Evolutionary creation, also presented as Evolutionary creationism, is the religious belief that God as Creator brings about his plan through processes of evolution. It is a type of creationism which, like theistic evolution, accepts modern science, but there are theological differences. Its proponents, who tend to be conservative evangelical Christians, hold that God is actively involved in evolution to a greater extent than theistic evolutionists.

Proponents
In June 2003, Denis Lamoureux wrote an article which appeared in Crux on "Evolutionary Creation: Beyond the Evolution vs. Creation Debate", and in 2008 he published a theological book on Evolutionary Creation: A Christian Approach to Evolution aimed both at anti-evolution Christians including young Earth creationists, and at those looking to confirm their reconciliation of faith with evolutionary science.
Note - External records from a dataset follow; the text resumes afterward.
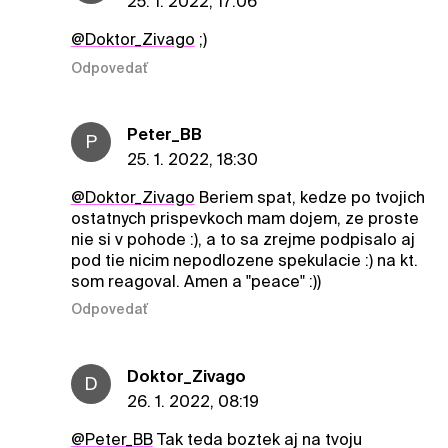
25. 1. 2022, 17:06
@Doktor_Zivago
;)
Odpovedať
Peter_BB
P
25. 1. 2022, 18:30
@Doktor_Zivago
Beriem spat, kedze po tvojich
ostatnych prispevkoch mam dojem, ze proste
nie si v pohode :), a to sa zrejme podpisalo aj
pod tie nicim nepodlozene spekulacie :) na kt.
som reagoval. Amen a "peace" :))
Odpovedať
Doktor_Zivago
D
26. 1. 2022, 08:19
@Peter_BB
Tak teda boztek aj na tvoju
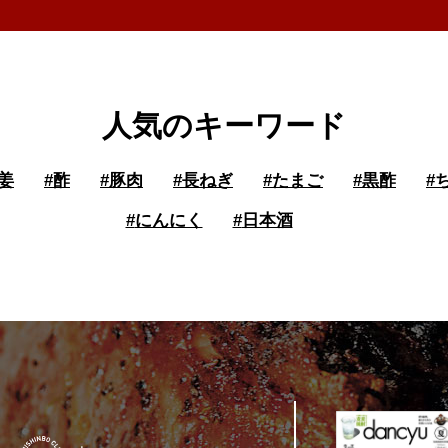
人気のキーワード
姜
#
酢
#
豚肉
#
長ねぎ
#
たまご
#
黒酢
#
#
にんにく
#
日本酒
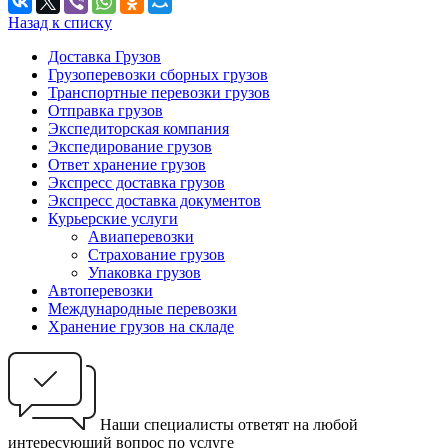
Назад к списку
Доставка Грузов
Грузоперевозки сборных грузов
Транспортные перевозки грузов
Отправка грузов
Экспедиторская компания
Экспедирование грузов
Ответ хранение грузов
Экспресс доставка грузов
Экспресс доставка документов
Курьерские услуги
Авиаперевозки
Страхование грузов
Упаковка грузов
Автоперевозки
Международные перевозки
Хранение грузов на складе
Наши специалисты ответят на любой
интересующий вопрос по услуге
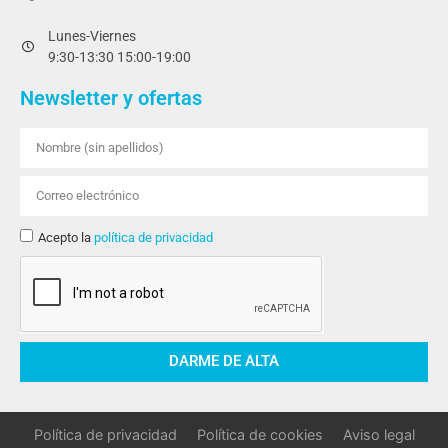
Lunes-Viernes
9:30-13:30 15:00-19:00
Newsletter y ofertas
Acepto la
política de privacidad
DARME DE ALTA
Política de privacidad
Política de cookies
Aviso legal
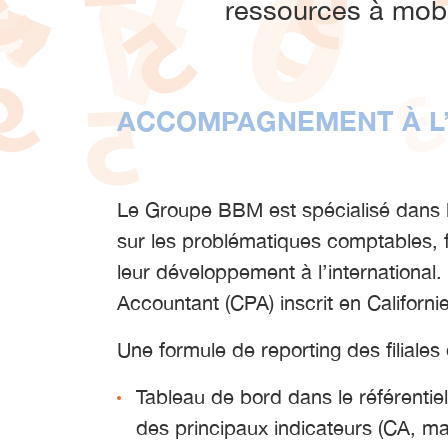
ressources à mobi
ACCOMPAGNEMENT À L’
Le Groupe BBM est spécialisé dans l
sur les problématiques comptables, fi
leur développement à l’international
Accountant (CPA) inscrit en Californi
Une formule de reporting des filiales
Tableau de bord dans le référentie
des principaux indicateurs (CA, m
His main argument that Genesis presents "science and history of the day" as "incidental vessels" to convey spiritual truths would be unlikely to persuade young Earth creationists. The faith position presented by Lamoureux helps put over his message, but makes the book unsuitable for use in U.S. public schools. Lamoureux rewrote his article as a 2009 journal paper, incorporating excerpts from his books, in which he noted the similarities of his views to theistic evolution, but objected to that term as making evolution the focus rather than creation, and distanced his beliefs from the deistic or more liberal beliefs included in theistic evolution.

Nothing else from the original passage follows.